In India, the newly formed Carbon Markets Association has signed an MoU with government agency the Association of Renewable Energy Agencies of States in a bid to help develop the nation’s emerging VCM and make sure it will play a key role in reaching the government’s 2070 net zero ambition.

Indonesia has struck a partnership with the World Economic Forum to help scale up the nation’s budding blue carbon sector. The Indonesian government expects the partnership to help catalyse strategic finance for marine-based offset projects, whereas WEF intends to sign similar deals with other countries to address the rapidly increasing demand for blue carbon credits.

Swiss removals firm Climeworks announced it has distributed its first carbon removal tonnes from its direct air capture plus storage (DAC+S) facility in Iceland to three North American tech giants, with one of the companies having previously pledged to pay a steep price for the credits.

Compliance: Brazil, New York move towards carbon market launches

Brazilian lawmakers are poised to pass carbon market legislation that will operationalise the country’s 2009 climate law and will cover both a compliance and voluntary market, experts told Carbon Pulse this month.

New York Governor Kathy Hochul (D) on Jan. 10 announced the state this year will develop an economy-wide carbon market with rebates, though she did not disclose if it will cover the state’s RGGI-regulated power generators.

California should consider numerous changes to its WCI-linked cap-and-trade programme that would ratchet down annual allowance supply to hit the state’s GHG reduction targets, and also study how no-trading zones could benefit air quality in disadvantaged communities, the state’s Independent Emissions Market Advisory Committee said in its draft 2022 annual report.

European Union carbon Allowance (EUA) prices registered a 6.6% gain over the week ending Jan. 20 to settle above €85/tonne as stronger natural gas and power prices helped to wipe out the prior week's losses, despite having reached the height of the winter season with plentiful supplies amid mild temperatures.

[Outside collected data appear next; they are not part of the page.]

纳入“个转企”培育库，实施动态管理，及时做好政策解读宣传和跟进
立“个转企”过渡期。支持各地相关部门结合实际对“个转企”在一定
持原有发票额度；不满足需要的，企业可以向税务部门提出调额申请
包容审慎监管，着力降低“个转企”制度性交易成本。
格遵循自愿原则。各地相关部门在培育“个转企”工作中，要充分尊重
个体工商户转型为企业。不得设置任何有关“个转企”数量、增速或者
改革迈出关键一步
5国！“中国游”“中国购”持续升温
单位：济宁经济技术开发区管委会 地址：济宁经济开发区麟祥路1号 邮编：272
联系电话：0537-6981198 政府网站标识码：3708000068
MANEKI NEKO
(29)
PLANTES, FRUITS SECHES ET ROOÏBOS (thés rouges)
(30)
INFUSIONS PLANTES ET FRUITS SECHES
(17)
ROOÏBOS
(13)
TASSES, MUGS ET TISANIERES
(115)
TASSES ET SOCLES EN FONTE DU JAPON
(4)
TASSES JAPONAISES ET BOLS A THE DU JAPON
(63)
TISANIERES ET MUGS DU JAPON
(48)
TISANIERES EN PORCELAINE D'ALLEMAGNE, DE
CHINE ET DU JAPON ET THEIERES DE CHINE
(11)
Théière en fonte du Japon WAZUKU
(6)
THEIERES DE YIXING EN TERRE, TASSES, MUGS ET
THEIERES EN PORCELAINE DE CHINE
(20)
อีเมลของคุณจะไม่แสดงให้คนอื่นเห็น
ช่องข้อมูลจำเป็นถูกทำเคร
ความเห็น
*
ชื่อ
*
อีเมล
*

Carbon Pulse analysis showed that growing economic pessimism, increased borrowing costs, and policy uncertainty have forced many EU Emissions Trading Scheme (EU ETS) participants to either change the way they trade EUAs or to reduce their exposure to allowances, as speculators in particular appear to be backing away from the market amid the clouded outlook for 2023.

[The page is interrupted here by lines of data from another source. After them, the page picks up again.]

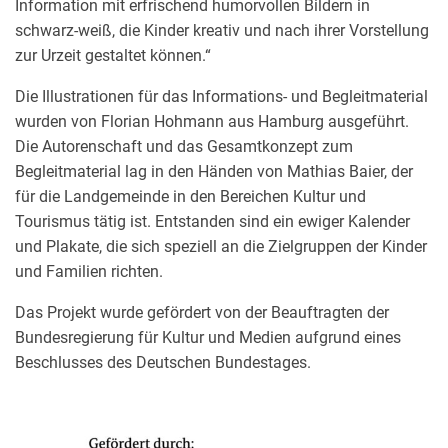
Information mit erfrischend humorvollen Bildern in
schwarz-weiß, die Kinder kreativ und nach ihrer Vorstellung
zur Urzeit gestaltet können.“
Die Illustrationen für das Informations- und Begleitmaterial
wurden von Florian Hohmann aus Hamburg ausgeführt.
Die Autorenschaft und das Gesamtkonzept zum
Begleitmaterial lag in den Händen von Mathias Baier, der
für die Landgemeinde in den Bereichen Kultur und
Tourismus tätig ist. Entstanden sind ein ewiger Kalender
und Plakate, die sich speziell an die Zielgruppen der Kinder
und Familien richten.
Das Projekt wurde gefördert von der Beauftragten der
Bundesregierung für Kultur und Medien aufgrund eines
Beschlusses des Deutschen Bundestages.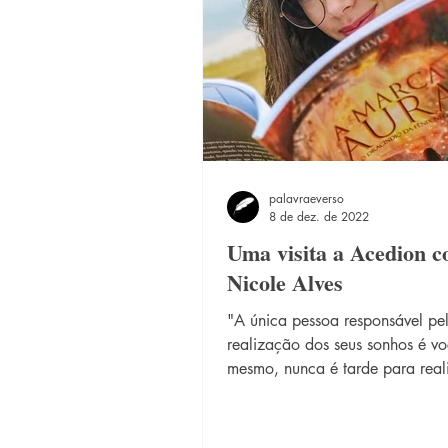
palavraeverso
8 de dez. de 2022
Uma visita a Acedion 
Nicole Alves
"A única pessoa responsável pe
realização dos seus sonhos é v
mesmo, nunca é tarde para real
aquilo que tanto almeja. Viver s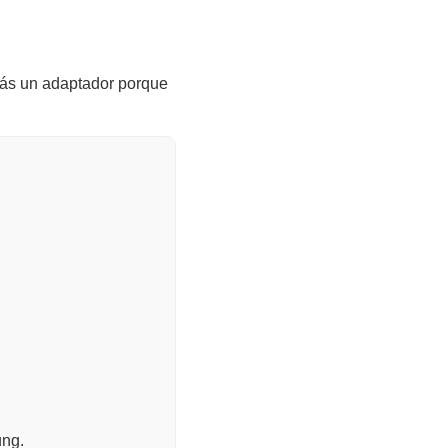
rás un adaptador porque
ung.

Analysts also said they did not expect a quick return to EUA buying for industrials that have suspended operations amid extreme energy costs, nor a sustained ramping up of coal-to-gas fuel-switching.

A review into the UK’s net zero strategy said that the country must set out a clearer pre- and post-2030 pathway for its ETS and give assurances for industry on carbon leakage risk, also calling for voluntary carbon market regulation within two years.

Australia’s ACCU market has responded bullishly to the government’s final draft Safeguard Mechanism proposal, which would see the emissions cap for covered facilities drop 27% between now and the end of the decade. Spot ACCU prices rose by 11% in the third week of January to hit $38.95, a level not seen in almost a year, as compliance buyers and speculators streamed to the market.

Finance: SK Group, UAE sovereign wealth fund form partnership

South Korean conglomerate SK Group has formed a partnership with the UAE’s sovereign wealth fund, Mubadala Investment, for the voluntary carbon market in Asia. Details are scarce, but the two said they agreed to establish a consultative body, acting as a steering committee or working group, to hammer out the details of their approach. Initial focus will be on increasing the reliability and transparency of carbon credit certification methodologies, a priority in Korea’s response to the EU’s carbon border adjustment mechanism.

A New York compliance carbon market investor, the Kepos Capital Carbon Allowance Fund, raised $108 million from three undisclosed investors, documents from the US Securities and Exchange Commission showed Jan. 20. Last year, the fund only raised $1 million from the same number of investors for its fund that invests in North American and European carbon allowances.